▶ **Data supplied**:
____
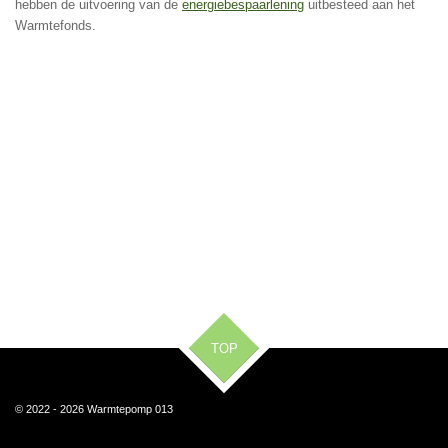
hebben de uitvoering van de
energiebespaarlening
uitbesteed aan het
Warmtefonds.
TOP
© 2022 - 2026 Warmtepomp 013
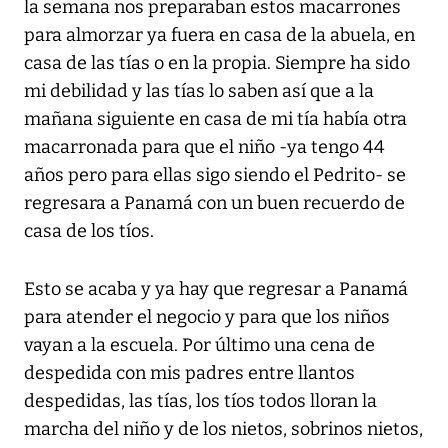
la semana nos preparaban estos macarrones
para almorzar ya fuera en casa de la abuela, en
casa de las tías o en la propia. Siempre ha sido
mi debilidad y las tías lo saben así que a la
mañana siguiente en casa de mi tía había otra
macarronada para que el niño -ya tengo 44
años pero para ellas sigo siendo el Pedrito- se
regresara a Panamá con un buen recuerdo de
casa de los tíos.
Esto se acaba y ya hay que regresar a Panamá
para atender el negocio y para que los niños
vayan a la escuela. Por último una cena de
despedida con mis padres entre llantos
despedidas, las tías, los tíos todos lloran la
marcha del niño y de los nietos, sobrinos nietos,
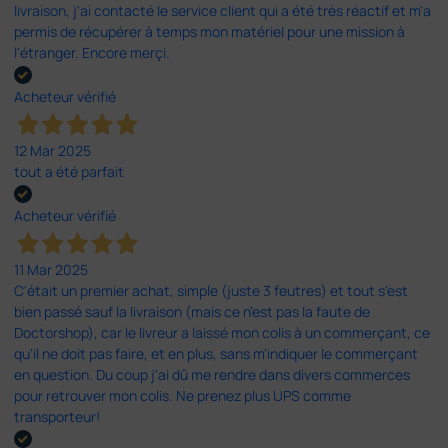
livraison, j'ai contacté le service client qui a été très réactif et m'a
permis de récupérer à temps mon matériel pour une mission à
l'étranger. Encore merçi.
Acheteur vérifié
12 Mar 2025
tout a été parfait
Acheteur vérifié
11 Mar 2025
C'était un premier achat, simple (juste 3 feutres) et tout s'est
bien passé sauf la livraison (mais ce n'est pas la faute de
Doctorshop), car le livreur a laissé mon colis à un commerçant, ce
qu'il ne doit pas faire, et en plus, sans m'indiquer le commerçant
en question. Du coup j'ai dû me rendre dans divers commerces
pour retrouver mon colis. Ne prenez plus UPS comme
transporteur!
____
Which lines of the records above hold the word "Panamá"? Copy each one out.

regresara a Panamá con un buen recuerdo de
Esto se acaba y ya hay que regresar a Panamá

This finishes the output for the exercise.